You are a loon if you go to this wedding and as for putting your foot down Hmm. His mates, he gets final say.

minibmw2010 · 30/10/2014 18:33

Go on holiday - a wedding invite with 2 months notice makes me think you were on the B list for invites (sorry).

Summerisle1 · 30/10/2014 18:35

Well, two things really. Firstly nobody has a right to be asked to be best man or bridesmaid or whatever the various roles are that involve standing up at the front and buying expensive outfits.

Secondly, it's just a wedding. Holidays should always take priority over weddings of people you went to uni with and aren't particularly close to now.

TimeForAnotherNameChange · 30/10/2014 18:37

Go on the holiday. Your dh can do as he likes, if that means going to the wedding by hinself, then that's his look out. You'll be sunning yourself abroad instead...

HaroldLloyd · 30/10/2014 18:41

Go on holiday!

MissBeans · 30/10/2014 18:42

My garden is in desperate need of weeding, if your dh is free this Saturday... I pay a fiver p/hr.

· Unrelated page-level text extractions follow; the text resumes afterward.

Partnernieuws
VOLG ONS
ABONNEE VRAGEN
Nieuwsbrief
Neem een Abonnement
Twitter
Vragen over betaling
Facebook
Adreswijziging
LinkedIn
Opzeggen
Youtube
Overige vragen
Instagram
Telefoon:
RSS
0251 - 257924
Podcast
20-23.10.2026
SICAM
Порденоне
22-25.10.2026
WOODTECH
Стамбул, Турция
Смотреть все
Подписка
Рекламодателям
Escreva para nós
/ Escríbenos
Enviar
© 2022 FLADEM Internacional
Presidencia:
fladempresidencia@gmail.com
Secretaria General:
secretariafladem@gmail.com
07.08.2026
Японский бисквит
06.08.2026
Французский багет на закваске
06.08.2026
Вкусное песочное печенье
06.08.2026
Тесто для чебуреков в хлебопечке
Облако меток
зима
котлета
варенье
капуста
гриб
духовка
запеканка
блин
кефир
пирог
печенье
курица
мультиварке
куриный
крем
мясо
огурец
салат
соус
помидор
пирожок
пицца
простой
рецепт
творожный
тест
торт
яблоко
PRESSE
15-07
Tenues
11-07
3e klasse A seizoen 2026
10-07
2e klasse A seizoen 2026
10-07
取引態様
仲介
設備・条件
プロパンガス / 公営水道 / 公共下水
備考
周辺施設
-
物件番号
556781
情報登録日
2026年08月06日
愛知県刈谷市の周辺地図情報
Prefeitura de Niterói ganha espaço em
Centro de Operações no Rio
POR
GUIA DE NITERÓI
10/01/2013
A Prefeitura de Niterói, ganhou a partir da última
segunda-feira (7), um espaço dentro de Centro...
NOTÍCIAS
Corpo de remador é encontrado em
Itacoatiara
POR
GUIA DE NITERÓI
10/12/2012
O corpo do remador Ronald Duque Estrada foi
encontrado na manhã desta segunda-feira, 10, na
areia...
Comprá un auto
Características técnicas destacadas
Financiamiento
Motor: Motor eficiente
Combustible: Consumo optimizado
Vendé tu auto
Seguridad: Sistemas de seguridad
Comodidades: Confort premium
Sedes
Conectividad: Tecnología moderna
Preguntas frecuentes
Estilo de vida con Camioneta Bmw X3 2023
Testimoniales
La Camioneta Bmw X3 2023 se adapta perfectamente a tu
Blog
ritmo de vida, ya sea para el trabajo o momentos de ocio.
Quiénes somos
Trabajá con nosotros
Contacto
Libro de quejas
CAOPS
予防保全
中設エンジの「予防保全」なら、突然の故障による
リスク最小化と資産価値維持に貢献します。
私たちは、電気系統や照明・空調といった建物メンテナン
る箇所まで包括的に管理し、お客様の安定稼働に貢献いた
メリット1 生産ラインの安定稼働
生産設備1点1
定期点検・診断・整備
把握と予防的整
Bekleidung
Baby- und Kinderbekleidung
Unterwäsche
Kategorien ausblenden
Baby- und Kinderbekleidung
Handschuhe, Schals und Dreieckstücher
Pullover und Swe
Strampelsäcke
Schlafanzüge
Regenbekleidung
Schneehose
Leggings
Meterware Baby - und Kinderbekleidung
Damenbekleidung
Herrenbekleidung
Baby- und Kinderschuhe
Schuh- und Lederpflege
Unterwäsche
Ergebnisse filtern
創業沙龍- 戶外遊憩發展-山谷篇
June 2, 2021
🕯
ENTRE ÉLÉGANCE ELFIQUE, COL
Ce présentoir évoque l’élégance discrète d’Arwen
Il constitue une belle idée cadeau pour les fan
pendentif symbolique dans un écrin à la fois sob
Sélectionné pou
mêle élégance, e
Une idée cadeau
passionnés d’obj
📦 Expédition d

MrsTerrorPratchett · 30/10/2014 18:46

There will be a minimum of SEVEN speeches at this wedding. Do not go. THIIIIS... THIIIIS.

bloodyteenagers · 30/10/2014 18:55

Hello; Where are you op?
Go on holiday
But if you decide to be very wasteful, where was the tickets to and how many people?

Hassled · 30/10/2014 18:58

Is there some sort of backstory where your DH once refused to go to one of your old mate's wedding and guilted you into going on holiday instead, and the holiday turned out to be crap and you all got food poisoning? Because that's the only explanation I have as to why you wouldn't just skip this wedding.